The weather service warned the heat index could approach 110 degrees Friday and 115 over the weekend, and that it might not drop below the 80s or 90s in the overnight hours. The heat index factors in humidity, which makes it harder for the human body to regulate heat through sweating.
A heat advisory is in effect across the region Friday, indicating that the heat index is likely to reach 105 to 109 degrees. A “Code Orange” air quality alert is also in effect, indicating the heat is producing levels of smog considered unhealthy for sensitive groups, including children, the elderly and people with heart or lung conditions.
On Saturday, air temperatures could hit the triple digits at BWI for the first time in three years.
“Prepare for extreme temperatures and high humidity which could result in heat illnesses,” the weather service warned.
Heat is dominating two-thirds of the United States as a large area of high pressure settles over the East, bringing sunshine and pumping in hot, humid air from the west and south.
An experimental weather service forecast projects that scores of high temperature records could be broken Thursday, Friday and Saturday across the country, according to the Associated Press. Record-breaking heat is possible but not likely in Baltimore. Record highs for July 18, 19 and 20 in Baltimore are 104, 103 and 102 degrees, respectively.
A “Code Red” heat advisory is in effect for Baltimore through Sunday, putting residents on alert for possible cases of heatstroke and heat exhaustion.
Officials encourage residents to drink plenty of water, avoid alcohol and caffeine, and reduce outdoor activities, especially during the hottest part of the day, from 11 a.m. to 4 p.m.
They also recommends checking on older relatives and neighbors and watching out for signs of heat-related illnesses, including confusion, nausea, cool and clammy or dry and flushed skin, and rapid or slowed heartbeat.

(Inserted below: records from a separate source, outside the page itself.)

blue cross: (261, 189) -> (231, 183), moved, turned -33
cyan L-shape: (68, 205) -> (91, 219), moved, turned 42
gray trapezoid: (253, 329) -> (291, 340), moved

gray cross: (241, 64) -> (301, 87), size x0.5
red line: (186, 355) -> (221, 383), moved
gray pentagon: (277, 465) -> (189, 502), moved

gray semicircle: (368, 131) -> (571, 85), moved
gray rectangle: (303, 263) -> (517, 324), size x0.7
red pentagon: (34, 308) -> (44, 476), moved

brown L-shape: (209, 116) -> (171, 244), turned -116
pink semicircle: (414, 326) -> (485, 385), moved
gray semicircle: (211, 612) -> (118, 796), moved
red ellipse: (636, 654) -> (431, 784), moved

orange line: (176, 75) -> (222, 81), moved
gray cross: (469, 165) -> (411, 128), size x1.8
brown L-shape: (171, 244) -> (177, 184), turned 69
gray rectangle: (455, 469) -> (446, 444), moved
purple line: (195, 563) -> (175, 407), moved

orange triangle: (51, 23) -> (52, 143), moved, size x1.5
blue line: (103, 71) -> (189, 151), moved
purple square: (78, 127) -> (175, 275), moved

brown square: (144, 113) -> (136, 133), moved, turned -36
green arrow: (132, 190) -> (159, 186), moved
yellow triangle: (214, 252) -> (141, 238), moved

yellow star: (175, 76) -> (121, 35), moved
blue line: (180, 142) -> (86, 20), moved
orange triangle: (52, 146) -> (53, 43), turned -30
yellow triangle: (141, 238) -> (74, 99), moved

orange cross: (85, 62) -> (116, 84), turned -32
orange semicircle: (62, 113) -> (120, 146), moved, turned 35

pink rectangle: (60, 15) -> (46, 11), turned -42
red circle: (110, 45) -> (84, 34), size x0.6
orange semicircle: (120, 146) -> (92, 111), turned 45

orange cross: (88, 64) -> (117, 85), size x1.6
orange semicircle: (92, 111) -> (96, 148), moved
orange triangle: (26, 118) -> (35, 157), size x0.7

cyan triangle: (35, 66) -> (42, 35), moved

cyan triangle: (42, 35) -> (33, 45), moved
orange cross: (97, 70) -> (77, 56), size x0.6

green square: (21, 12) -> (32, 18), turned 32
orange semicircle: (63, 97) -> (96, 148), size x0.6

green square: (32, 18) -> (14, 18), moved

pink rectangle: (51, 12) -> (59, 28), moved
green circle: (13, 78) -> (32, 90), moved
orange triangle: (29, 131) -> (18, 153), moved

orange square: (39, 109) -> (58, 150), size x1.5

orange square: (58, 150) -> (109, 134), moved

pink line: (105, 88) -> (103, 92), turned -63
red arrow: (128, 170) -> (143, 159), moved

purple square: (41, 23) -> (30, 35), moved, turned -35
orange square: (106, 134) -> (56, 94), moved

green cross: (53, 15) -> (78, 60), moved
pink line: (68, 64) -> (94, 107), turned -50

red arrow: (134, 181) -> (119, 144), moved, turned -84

The city will extend public pool hours over that period, and also open cooling centers. Such centers will be open from 8:30 a.m. to 4:30 p.m. Thursday and Friday and 11 a.m. to 7 p.m. over the weekend at:
- Northern Community Action Partnership Center, 5225 York Road;
- Southern Community Action Partnership Center, 606 Cherry Hill Road (closed Sunday);
- Northwest Community Action Partnership Center, 3939 Reisterstown Road;
- Southeast Community Action Partnership Center, 3411 Bank St.; and,
- Eastern Community Action Partnership Center, 1731 E. Chase St.
Other locations serving as cooling centers from 9 a.m. to 7 p.m. Thursday and Friday:
- Waxter Center for Senior Citizens, 1000 Cathedral St.;
- Oliver Senior Center, 1700 Gay St.;
- Sandtown-Winchester Senior Center, 1601 N. Baker St.;
- Hatton Senior Center, 2825 Fait Ave.;
- John Booth/Hooper Senior Center, 2601 E. Baltimore St.;
- Zeta Center, 4501 Reisterstown Road; and,
- Harford Center, 4920 Harford Road.